◆ Directions for this task
Each line of the data below holding the word "medal" must be copied.

◆ Data under study
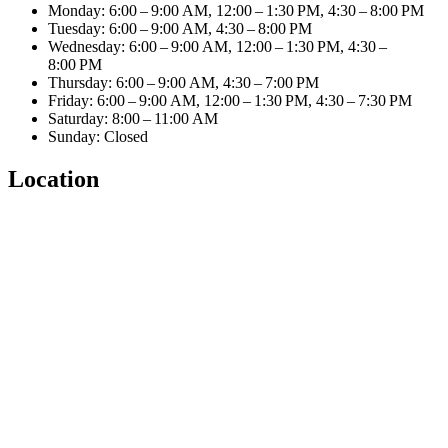
Monday: 6:00 – 9:00 AM, 12:00 – 1:30 PM, 4:30 – 8:00 PM
Tuesday: 6:00 – 9:00 AM, 4:30 – 8:00 PM
Wednesday: 6:00 – 9:00 AM, 12:00 – 1:30 PM, 4:30 –
8:00 PM
Thursday: 6:00 – 9:00 AM, 4:30 – 7:00 PM
Friday: 6:00 – 9:00 AM, 12:00 – 1:30 PM, 4:30 – 7:30 PM
Saturday: 8:00 – 11:00 AM
Sunday: Closed
Location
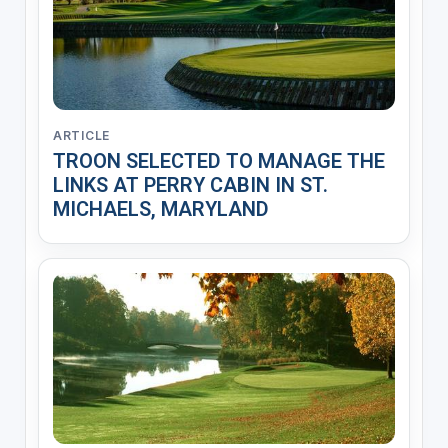
ARTICLE
TROON SELECTED TO MANAGE THE
LINKS AT PERRY CABIN IN ST.
MICHAELS, MARYLAND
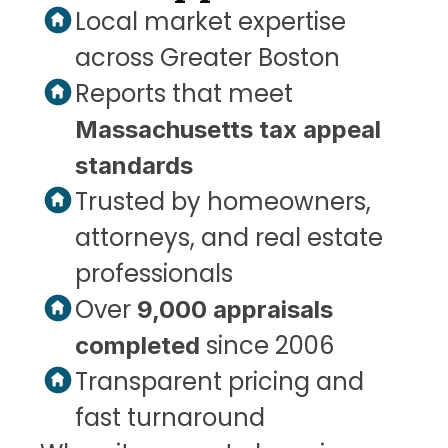
Local market expertise 
across Greater Boston
Reports that meet 
Massachusetts tax appeal 
standards
Trusted by homeowners, 
attorneys, and real estate 
professionals
Over 
9,000 appraisals 
 since 2006
completed
Transparent pricing and 
fast turnaround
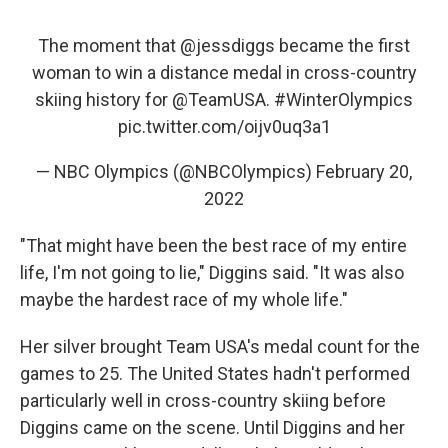
The moment that
@jessdiggs
became the first
woman to win a distance medal in cross-country
skiing history for
@TeamUSA
.
#WinterOlympics
pic.twitter.com/oijv0uq3a1
— NBC Olympics (@NBCOlympics)
February 20,
2022
"That might have been the best race of my entire
life, I'm not going to lie," Diggins said. "It was also
maybe the hardest race of my whole life."
Her silver brought Team USA's medal count for the
games to 25. The United States hadn't performed
particularly well in cross-country skiing before
Diggins came on the scene. Until Diggins and her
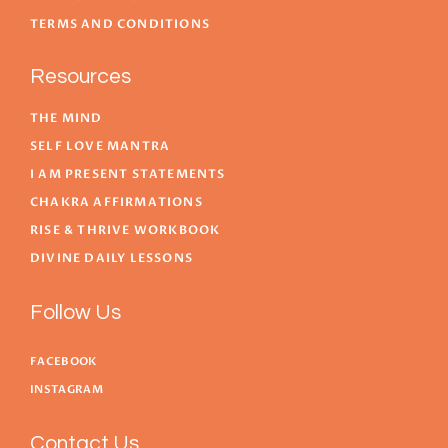
TERMS AND CONDITIONS
Resources
THE MIND
SELF LOVE MANTRA
I AM PRESENT STATEMENTS
CHAKRA AFFIRMATIONS
RISE & THRIVE WORKBOOK
DIVINE DAILY LESSONS
Follow Us
FACEBOOK
INSTAGRAM
Contact Us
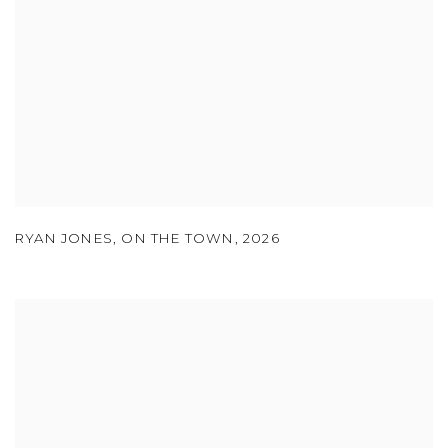
RYAN JONES
,
ON THE TOWN
,
2026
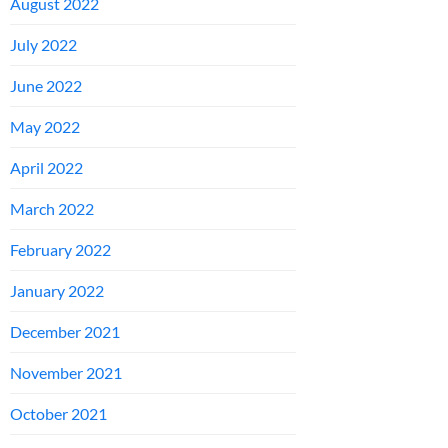
August 2022
July 2022
June 2022
May 2022
April 2022
March 2022
February 2022
January 2022
December 2021
November 2021
October 2021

◆ Written answer
woman to win a distance medal in cross-country
Her silver brought Team USA's medal count for the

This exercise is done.